ASSIGNMENT: Reproduce the records exactly through the line with "Texas Motor Speedway Condo 902".

Saved entries

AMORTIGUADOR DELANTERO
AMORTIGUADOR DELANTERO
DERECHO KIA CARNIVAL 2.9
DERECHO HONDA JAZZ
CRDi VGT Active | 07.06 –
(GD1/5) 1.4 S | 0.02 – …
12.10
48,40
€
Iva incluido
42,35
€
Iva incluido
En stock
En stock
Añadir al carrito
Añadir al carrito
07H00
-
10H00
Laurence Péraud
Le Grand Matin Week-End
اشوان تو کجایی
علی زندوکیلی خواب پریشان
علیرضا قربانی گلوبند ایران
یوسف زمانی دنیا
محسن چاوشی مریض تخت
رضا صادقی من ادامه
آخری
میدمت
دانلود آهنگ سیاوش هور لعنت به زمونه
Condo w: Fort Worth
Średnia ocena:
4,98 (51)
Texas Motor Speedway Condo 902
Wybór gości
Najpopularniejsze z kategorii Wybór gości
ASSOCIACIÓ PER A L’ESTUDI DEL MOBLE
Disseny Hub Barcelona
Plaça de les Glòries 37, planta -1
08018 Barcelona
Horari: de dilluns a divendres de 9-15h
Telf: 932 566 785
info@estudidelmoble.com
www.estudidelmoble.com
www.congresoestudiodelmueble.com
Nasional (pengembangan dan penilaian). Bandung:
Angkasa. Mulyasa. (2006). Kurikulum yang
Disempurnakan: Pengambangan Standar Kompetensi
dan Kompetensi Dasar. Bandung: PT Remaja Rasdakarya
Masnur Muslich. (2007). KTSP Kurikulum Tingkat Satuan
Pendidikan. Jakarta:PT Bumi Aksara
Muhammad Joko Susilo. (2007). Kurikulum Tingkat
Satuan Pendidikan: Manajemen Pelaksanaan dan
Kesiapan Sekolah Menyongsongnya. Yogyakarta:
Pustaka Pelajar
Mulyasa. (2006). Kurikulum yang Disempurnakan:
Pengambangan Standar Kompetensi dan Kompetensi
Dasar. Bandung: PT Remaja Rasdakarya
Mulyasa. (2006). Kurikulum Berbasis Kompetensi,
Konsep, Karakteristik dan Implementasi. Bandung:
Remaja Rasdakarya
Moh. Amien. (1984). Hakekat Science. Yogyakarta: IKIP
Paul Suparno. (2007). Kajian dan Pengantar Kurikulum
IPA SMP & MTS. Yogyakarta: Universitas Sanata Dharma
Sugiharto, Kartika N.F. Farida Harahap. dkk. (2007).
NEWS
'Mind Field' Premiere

RESPONSE BOX:
AMORTIGUADOR DELANTERO
AMORTIGUADOR DELANTERO
DERECHO KIA CARNIVAL 2.9
DERECHO HONDA JAZZ
CRDi VGT Active | 07.06 –
(GD1/5) 1.4 S | 0.02 – …
12.10
48,40
€
Iva incluido
42,35
€
Iva incluido
En stock
En stock
Añadir al carrito
Añadir al carrito
07H00
-
10H00
Laurence Péraud
Le Grand Matin Week-End
اشوان تو کجایی
علی زندوکیلی خواب پریشان
علیرضا قربانی گلوبند ایران
یوسف زمانی دنیا
محسن چاوشی مریض تخت
رضا صادقی من ادامه
آخری
میدمت
دانلود آهنگ سیاوش هور لعنت به زمونه
Condo w: Fort Worth
Średnia ocena:
4,98 (51)
Texas Motor Speedway Condo 902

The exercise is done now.